**** The records

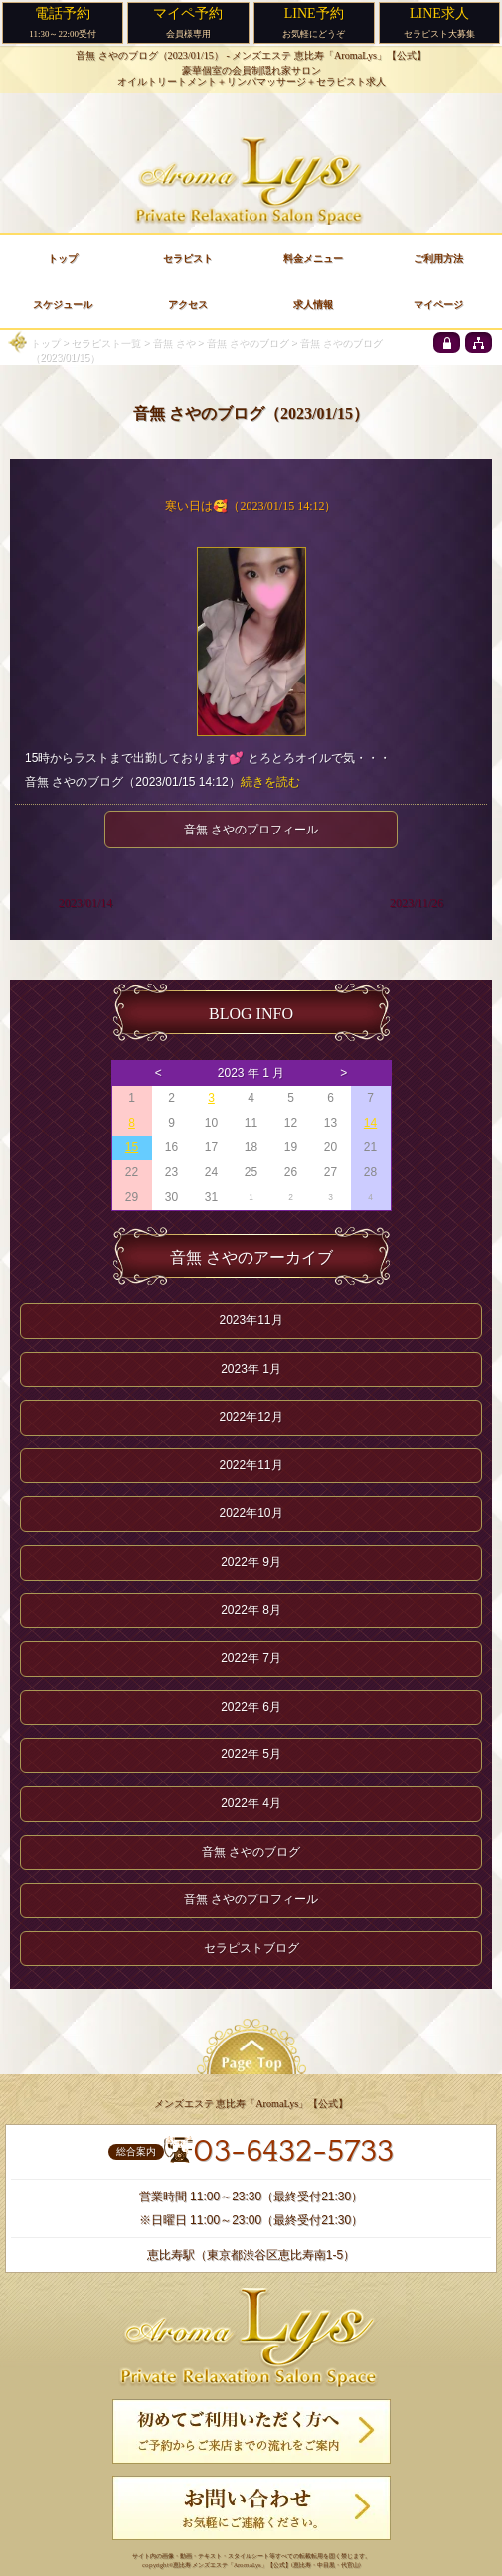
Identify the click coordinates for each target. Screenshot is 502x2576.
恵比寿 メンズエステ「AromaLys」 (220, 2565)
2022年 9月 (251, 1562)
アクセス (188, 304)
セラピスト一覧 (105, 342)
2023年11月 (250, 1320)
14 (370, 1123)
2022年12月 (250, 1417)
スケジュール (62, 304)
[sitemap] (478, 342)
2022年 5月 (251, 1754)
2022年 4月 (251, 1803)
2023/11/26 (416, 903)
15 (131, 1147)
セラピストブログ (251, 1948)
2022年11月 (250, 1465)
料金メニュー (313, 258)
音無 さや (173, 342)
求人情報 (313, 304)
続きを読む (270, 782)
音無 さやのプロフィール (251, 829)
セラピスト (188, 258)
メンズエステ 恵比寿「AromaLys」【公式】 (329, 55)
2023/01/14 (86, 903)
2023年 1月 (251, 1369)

********
**** The records

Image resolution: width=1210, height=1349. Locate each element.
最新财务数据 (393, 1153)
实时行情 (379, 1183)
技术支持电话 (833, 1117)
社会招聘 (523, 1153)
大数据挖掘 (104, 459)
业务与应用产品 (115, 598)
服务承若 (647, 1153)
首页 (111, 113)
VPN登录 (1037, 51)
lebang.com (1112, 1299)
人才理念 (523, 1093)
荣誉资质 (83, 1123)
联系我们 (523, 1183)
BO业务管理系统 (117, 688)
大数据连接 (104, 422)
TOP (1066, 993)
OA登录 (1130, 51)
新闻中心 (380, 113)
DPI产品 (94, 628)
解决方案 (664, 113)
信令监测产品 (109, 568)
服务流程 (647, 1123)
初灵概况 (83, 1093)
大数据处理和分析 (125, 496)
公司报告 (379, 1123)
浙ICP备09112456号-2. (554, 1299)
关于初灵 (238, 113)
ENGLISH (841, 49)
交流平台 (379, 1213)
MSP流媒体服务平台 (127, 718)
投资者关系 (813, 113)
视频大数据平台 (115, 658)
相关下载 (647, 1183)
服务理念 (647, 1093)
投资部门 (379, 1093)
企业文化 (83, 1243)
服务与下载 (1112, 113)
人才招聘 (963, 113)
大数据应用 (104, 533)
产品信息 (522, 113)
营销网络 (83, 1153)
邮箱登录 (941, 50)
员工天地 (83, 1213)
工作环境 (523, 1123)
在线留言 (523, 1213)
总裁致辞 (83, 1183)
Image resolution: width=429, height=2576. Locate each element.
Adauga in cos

********
**** The records

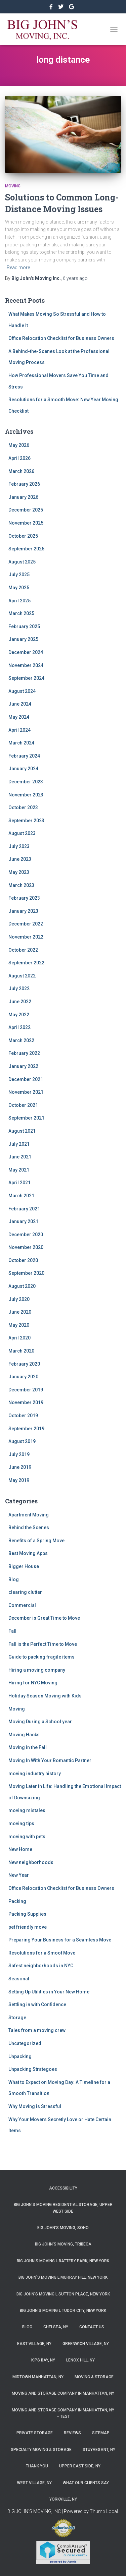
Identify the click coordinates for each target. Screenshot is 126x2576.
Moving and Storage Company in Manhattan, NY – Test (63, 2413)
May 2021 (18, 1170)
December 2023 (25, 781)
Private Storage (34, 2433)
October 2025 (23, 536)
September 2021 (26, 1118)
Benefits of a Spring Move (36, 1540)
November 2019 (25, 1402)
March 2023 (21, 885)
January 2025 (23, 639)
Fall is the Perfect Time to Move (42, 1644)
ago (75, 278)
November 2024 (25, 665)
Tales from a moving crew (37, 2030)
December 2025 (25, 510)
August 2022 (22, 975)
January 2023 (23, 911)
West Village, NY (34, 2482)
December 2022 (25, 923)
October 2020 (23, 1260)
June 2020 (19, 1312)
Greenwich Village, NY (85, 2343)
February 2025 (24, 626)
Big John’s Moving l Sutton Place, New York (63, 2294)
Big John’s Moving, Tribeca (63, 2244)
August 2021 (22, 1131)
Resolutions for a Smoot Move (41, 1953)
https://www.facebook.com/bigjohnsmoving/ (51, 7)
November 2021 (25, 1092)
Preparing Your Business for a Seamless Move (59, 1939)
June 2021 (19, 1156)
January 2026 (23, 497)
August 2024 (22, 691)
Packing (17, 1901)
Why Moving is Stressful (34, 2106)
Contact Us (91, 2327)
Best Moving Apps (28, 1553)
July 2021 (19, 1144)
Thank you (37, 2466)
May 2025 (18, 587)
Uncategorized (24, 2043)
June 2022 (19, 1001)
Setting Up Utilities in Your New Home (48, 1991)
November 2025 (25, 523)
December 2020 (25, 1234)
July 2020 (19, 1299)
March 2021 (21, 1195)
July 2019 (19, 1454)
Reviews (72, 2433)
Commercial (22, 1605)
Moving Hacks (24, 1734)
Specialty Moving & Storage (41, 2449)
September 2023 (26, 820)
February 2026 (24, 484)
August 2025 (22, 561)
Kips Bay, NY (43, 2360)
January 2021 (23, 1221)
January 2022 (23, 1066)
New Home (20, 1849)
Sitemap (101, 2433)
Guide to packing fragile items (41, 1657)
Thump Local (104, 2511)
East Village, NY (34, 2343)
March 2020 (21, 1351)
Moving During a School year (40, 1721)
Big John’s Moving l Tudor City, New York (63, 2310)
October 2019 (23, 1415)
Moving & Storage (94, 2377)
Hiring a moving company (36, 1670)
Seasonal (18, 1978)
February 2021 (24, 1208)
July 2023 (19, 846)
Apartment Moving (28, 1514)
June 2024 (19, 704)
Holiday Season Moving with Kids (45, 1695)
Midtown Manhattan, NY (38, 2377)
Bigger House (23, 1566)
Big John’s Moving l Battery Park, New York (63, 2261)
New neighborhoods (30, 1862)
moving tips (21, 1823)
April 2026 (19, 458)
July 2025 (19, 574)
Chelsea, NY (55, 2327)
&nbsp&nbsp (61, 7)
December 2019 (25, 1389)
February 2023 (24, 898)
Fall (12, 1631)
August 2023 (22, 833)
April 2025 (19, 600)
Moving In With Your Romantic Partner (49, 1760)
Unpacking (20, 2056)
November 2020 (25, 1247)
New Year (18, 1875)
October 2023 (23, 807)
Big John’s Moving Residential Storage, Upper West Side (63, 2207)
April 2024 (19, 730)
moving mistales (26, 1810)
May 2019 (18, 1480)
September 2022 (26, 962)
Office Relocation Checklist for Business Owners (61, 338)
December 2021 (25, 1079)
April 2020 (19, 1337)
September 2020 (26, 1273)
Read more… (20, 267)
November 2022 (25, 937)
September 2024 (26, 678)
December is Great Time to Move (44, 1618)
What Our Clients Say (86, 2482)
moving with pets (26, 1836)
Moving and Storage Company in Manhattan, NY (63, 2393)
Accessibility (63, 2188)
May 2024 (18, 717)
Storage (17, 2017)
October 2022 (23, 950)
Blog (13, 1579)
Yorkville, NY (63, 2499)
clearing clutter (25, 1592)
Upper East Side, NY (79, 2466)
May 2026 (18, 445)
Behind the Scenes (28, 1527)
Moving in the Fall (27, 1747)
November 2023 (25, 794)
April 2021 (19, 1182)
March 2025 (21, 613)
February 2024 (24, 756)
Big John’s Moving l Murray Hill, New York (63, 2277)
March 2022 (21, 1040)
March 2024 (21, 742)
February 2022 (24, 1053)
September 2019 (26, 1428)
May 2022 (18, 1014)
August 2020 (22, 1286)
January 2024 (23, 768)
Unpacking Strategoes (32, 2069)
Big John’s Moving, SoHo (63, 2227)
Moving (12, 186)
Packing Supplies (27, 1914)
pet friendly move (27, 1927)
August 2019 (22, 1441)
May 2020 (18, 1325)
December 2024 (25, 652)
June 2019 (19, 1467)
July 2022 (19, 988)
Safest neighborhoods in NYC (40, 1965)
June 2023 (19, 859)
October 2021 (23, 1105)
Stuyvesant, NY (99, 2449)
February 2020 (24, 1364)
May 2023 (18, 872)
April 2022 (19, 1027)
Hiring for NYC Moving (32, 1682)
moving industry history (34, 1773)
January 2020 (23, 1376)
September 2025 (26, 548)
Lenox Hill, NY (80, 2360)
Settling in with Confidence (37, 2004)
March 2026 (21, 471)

********

Go to the line with "November 2019 (25, 1402)" in the entries above and repeat every line from there through the line with "Setting Up Utilities", exactly and with no other text.

▸ **Result for this exercise**
November 2019 (25, 1402)
March 2023 (21, 885)
January 2025 (23, 639)
Fall is the Perfect Time to Move (42, 1644)
ago (75, 278)
November 2024 (25, 665)
Tales from a moving crew (37, 2030)
December 2025 (25, 510)
August 2022 (22, 975)
January 2023 (23, 911)
West Village, NY (34, 2482)
December 2022 (25, 923)
October 2020 (23, 1260)
June 2020 (19, 1312)
Greenwich Village, NY (85, 2343)
February 2025 (24, 626)
Big John’s Moving l Sutton Place, New York (63, 2294)
Big John’s Moving, Tribeca (63, 2244)
August 2021 (22, 1131)
Resolutions for a Smoot Move (41, 1953)
https://www.facebook.com/bigjohnsmoving/ (51, 7)
November 2021 (25, 1092)
Preparing Your Business for a Seamless Move (59, 1939)
June 2021 (19, 1156)
January 2026 (23, 497)
August 2024 (22, 691)
Packing (17, 1901)
Why Moving is Stressful (34, 2106)
Contact Us (91, 2327)
Best Moving Apps (28, 1553)
July 2021 (19, 1144)
Thank you (37, 2466)
May 2025 (18, 587)
Uncategorized (24, 2043)
June 2022 (19, 1001)
Setting Up Utilities in Your New Home (48, 1991)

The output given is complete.